A nivel nacional la tasa de homicidios dolosos al concluir el 2016 será de 15 casos aproximadamente; en estas tres ciudades la tasa supera los 100 asesinatos.

A partir del trabajo estadístico de Data4, sustentado en cifras del Sistema Nacional de Seguridad Pública y el Consejo Nacional de Población (Conapo), Animal Político pudo identificar las 50  localidades con más de cien mil habitantes del país que tienen la mayor tasa de homicidios y las 50 que cuentan con el menor nivel.

En el caso de las más violentas, el cuarto lugar lo ocupa Iguala, Guerrero, con una tasa de 95 homicidios dolosos por cada cien mil habitantes; le siguen Chilpancingo con una tasa de 82 asesinatos, y Zihuatanejo con un promedio de 76 crímenes.

En séptimo sitio se encuentra Colima, Colima, con una tasa de 75 asesinatos por cada cien mil habitantes; le sigue Apatzingán, Michoacán, como 75 casos; Chilapa de Álvarez, Guerrero, con una tasa de 73 homicidios en promedio.

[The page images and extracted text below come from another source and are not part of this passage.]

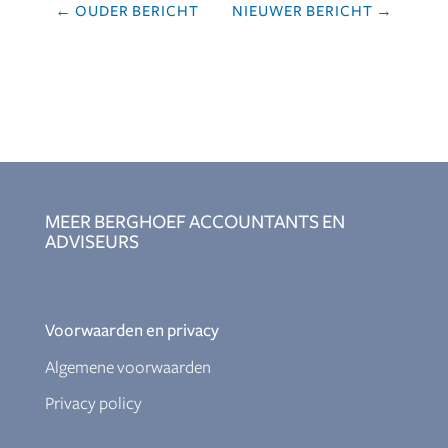
←
OUDER BERICHT
NIEUWER BERICHT
→
MEER BERGHOEF ACCOUNTANTS EN
ADVISEURS
Voorwaarden en privacy
Algemene voorwaarden
Privacy policy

El “Top Ten” de las ciudades más violentas del país lo completa Zamora, Michoacán, con una tasa de 71 homicidios por cien mil habitantes.

Las otras 40 ciudades que se ubican entre las 50 con mayor nivel de homicidio registran tasas de homicidio que van de los 20 a los 65 crímenes por cada cien mil habitantes.

Guerrero y Veracruz son los estados con más ciudades en el listado de las 50 más violentas con seis cada una, aunque los municipios de Veracruz están por debajo de la posición 20.

Hay otros 15 estados con al menos una ciudad dentro de las 50 más violentas. En el caso del Estado de México figuran dos municipios: Tlalnepantla con 23 homicidios por cien mil habitantes y Zumpango con 22 en promedio.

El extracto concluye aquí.